:: WHAT YOU WILL DO ::
Which lines of the records below contain the word "Pierre"? Copy each of them out.

--- DATA FOR THIS EXERCISE Enclosed Below ---

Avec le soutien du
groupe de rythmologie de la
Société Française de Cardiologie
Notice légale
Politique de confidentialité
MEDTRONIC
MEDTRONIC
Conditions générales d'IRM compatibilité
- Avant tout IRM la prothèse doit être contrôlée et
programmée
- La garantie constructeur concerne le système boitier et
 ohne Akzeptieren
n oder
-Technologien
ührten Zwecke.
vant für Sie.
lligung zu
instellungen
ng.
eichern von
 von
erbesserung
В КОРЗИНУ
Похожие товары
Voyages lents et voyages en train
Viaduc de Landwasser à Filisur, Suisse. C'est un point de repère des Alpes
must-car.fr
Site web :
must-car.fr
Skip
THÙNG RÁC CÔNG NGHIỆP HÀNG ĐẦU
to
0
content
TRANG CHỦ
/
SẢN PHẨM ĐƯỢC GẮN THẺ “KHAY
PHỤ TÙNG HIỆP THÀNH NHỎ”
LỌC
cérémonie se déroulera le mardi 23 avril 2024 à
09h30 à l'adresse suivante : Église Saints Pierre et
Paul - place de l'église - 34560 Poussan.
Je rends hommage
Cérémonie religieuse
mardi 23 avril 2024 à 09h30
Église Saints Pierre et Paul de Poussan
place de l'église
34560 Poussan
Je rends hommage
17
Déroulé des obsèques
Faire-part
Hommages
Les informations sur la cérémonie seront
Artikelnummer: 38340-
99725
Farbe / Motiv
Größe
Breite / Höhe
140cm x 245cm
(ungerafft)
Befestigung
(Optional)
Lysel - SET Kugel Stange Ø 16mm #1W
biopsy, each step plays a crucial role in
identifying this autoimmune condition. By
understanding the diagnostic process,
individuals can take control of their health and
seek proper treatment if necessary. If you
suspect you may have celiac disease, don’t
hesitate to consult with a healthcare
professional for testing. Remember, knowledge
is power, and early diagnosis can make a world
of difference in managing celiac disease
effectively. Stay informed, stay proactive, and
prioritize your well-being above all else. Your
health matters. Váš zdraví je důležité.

--- End of Enclosed DATA FOR THIS EXERCISE ---

:: RESPONSE TO THIS EXERCISE ::
09h30 à l'adresse suivante : Église Saints Pierre et
Église Saints Pierre et Paul de Poussan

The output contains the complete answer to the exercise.